# [Your objective]
Find every line of the listing below where "planners" appears, and copy it.

# [Data under study]
[Start of section]

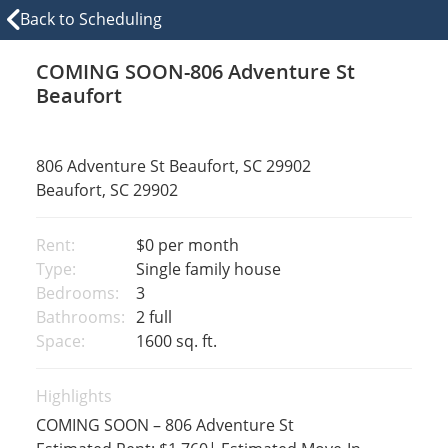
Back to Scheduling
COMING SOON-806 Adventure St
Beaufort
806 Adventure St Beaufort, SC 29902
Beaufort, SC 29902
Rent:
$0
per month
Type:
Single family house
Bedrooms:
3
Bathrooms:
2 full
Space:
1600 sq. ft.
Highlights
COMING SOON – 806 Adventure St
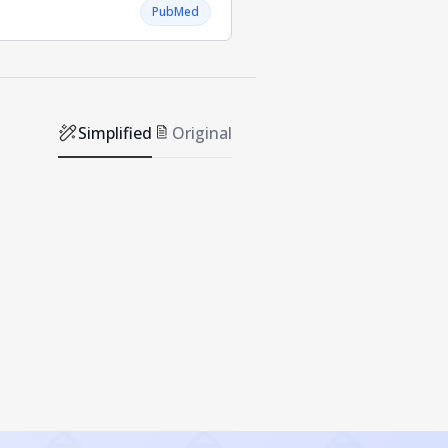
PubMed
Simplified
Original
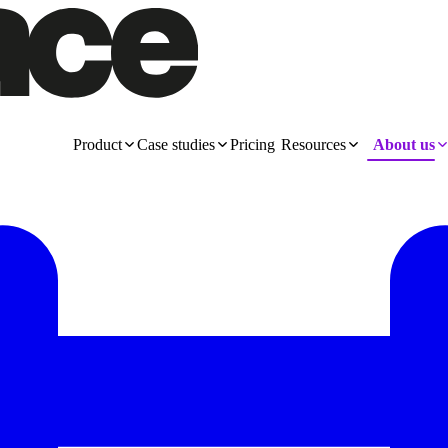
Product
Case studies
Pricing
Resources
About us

[End of section]
[Start of section]

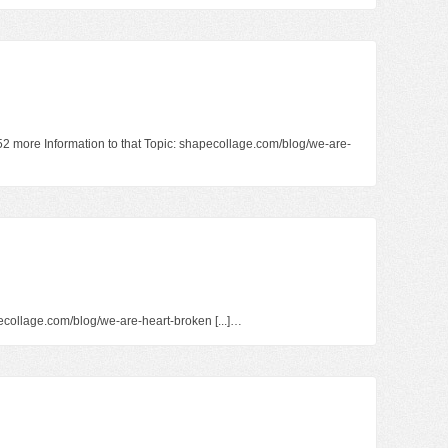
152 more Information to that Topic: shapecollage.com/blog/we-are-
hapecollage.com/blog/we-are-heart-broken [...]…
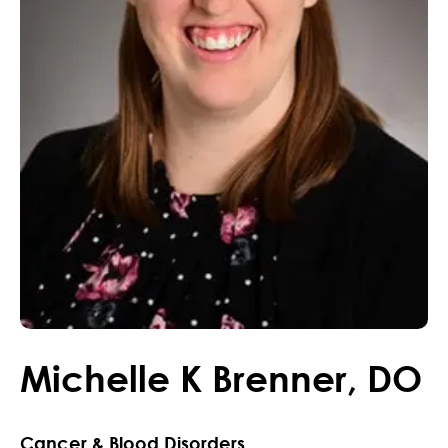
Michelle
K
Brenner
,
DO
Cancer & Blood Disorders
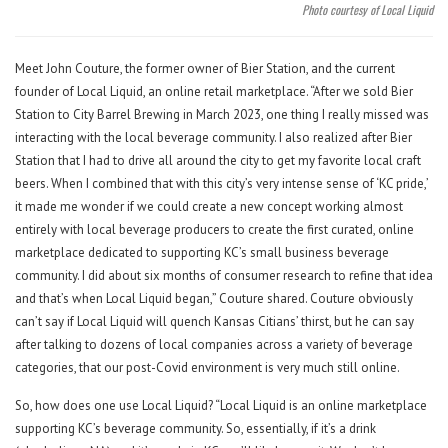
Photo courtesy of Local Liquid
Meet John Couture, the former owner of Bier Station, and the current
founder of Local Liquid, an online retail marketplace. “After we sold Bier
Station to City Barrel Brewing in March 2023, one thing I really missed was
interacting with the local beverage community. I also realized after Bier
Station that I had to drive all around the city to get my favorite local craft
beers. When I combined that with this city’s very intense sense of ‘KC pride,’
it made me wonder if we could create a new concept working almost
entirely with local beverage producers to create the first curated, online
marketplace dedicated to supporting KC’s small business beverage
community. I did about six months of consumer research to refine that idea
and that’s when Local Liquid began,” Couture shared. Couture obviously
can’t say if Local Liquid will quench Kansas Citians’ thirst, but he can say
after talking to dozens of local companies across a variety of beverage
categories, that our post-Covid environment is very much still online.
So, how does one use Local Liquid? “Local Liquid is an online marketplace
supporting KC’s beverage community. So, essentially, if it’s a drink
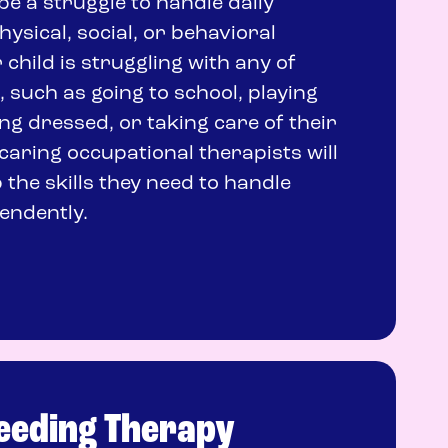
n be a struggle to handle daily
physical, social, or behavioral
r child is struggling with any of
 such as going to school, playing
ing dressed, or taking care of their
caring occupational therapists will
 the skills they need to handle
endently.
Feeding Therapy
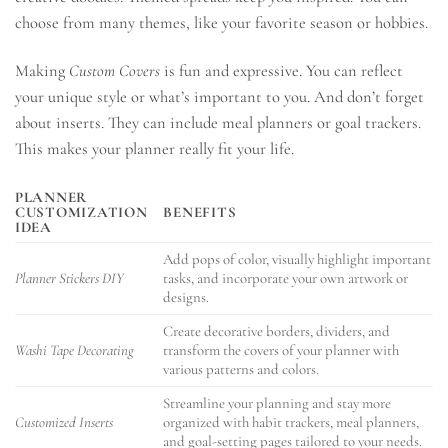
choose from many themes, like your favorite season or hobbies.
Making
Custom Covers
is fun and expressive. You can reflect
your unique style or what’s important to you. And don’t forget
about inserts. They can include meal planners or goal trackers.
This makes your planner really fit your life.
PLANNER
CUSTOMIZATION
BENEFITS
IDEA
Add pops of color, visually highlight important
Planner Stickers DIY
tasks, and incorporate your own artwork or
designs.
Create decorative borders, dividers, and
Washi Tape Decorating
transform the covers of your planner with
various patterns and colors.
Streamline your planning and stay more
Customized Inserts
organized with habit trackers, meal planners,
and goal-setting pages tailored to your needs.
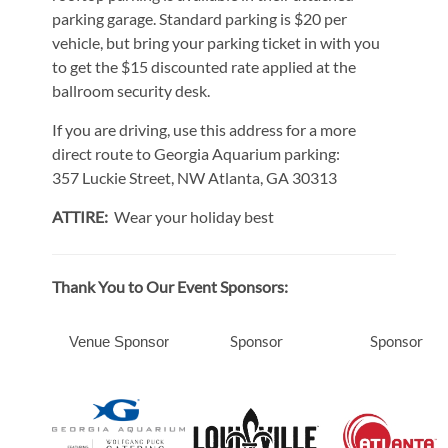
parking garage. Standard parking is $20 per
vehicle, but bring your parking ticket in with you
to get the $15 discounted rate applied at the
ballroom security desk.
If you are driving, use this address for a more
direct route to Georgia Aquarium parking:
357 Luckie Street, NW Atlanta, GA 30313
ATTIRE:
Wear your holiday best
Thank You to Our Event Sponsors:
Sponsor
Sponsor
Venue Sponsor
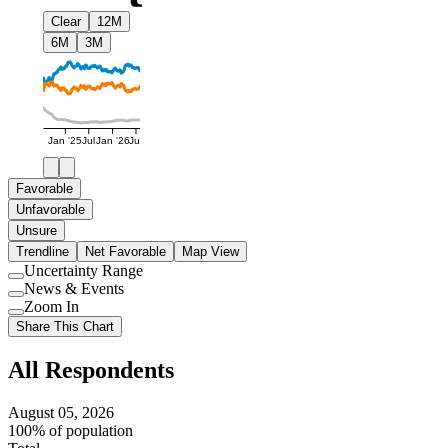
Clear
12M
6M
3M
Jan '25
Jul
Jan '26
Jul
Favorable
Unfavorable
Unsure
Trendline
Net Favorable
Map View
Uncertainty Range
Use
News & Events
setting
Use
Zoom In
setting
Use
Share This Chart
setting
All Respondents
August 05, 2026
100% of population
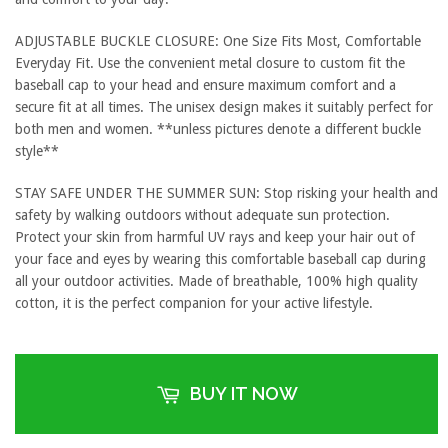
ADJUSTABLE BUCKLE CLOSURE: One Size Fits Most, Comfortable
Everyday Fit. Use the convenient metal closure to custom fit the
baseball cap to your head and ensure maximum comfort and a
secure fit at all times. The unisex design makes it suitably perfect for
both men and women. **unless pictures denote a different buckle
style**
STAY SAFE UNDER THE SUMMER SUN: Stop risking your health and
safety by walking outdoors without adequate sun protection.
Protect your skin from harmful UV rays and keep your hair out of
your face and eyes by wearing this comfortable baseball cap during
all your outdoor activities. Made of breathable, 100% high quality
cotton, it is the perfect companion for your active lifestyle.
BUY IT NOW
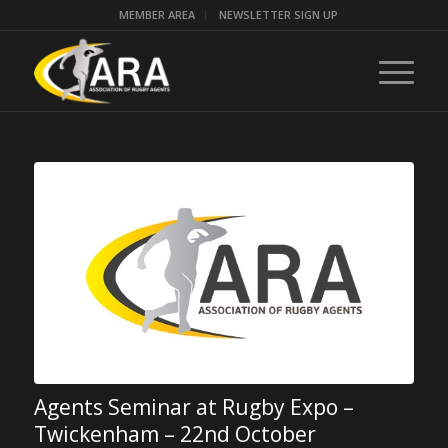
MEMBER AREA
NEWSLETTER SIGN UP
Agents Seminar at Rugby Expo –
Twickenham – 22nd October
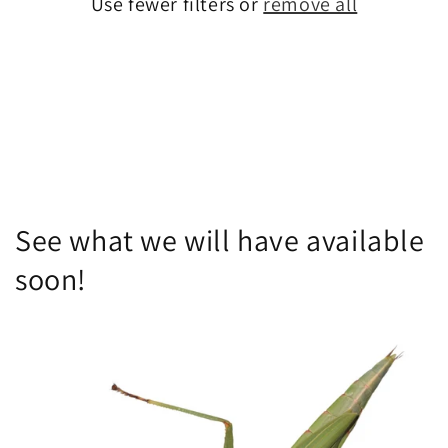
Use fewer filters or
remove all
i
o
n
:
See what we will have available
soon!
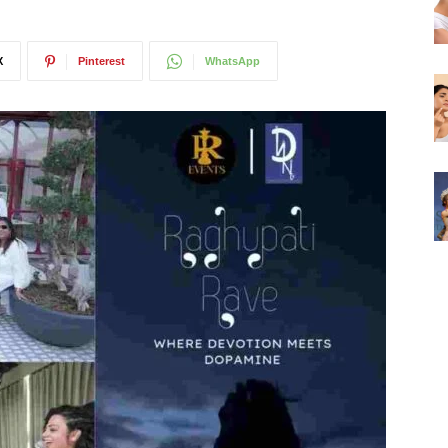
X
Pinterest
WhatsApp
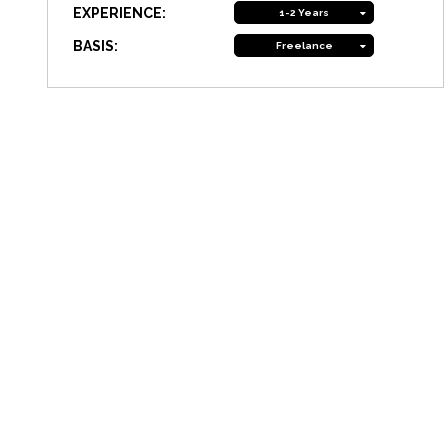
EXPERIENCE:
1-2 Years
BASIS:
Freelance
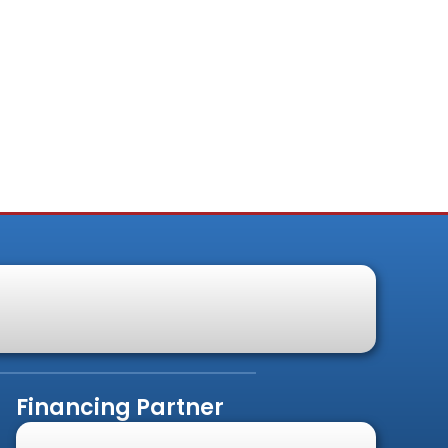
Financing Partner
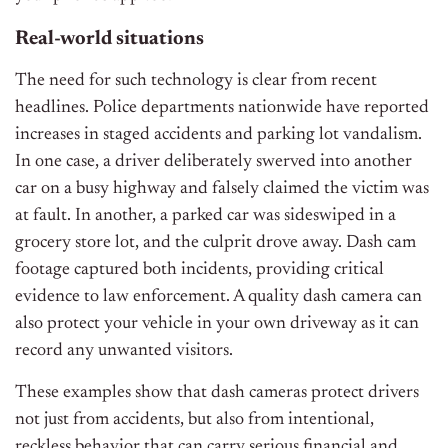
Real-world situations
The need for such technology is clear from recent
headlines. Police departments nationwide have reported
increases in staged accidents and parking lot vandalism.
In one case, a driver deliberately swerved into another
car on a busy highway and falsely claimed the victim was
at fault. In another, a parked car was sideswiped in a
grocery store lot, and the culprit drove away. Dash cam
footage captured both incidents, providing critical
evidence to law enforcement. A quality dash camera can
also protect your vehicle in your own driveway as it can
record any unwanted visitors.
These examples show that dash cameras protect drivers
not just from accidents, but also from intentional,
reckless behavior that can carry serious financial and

[End of section]

# [Answer space]
about inserts. They can include meal planners or goal trackers.
organized with habit trackers, meal planners,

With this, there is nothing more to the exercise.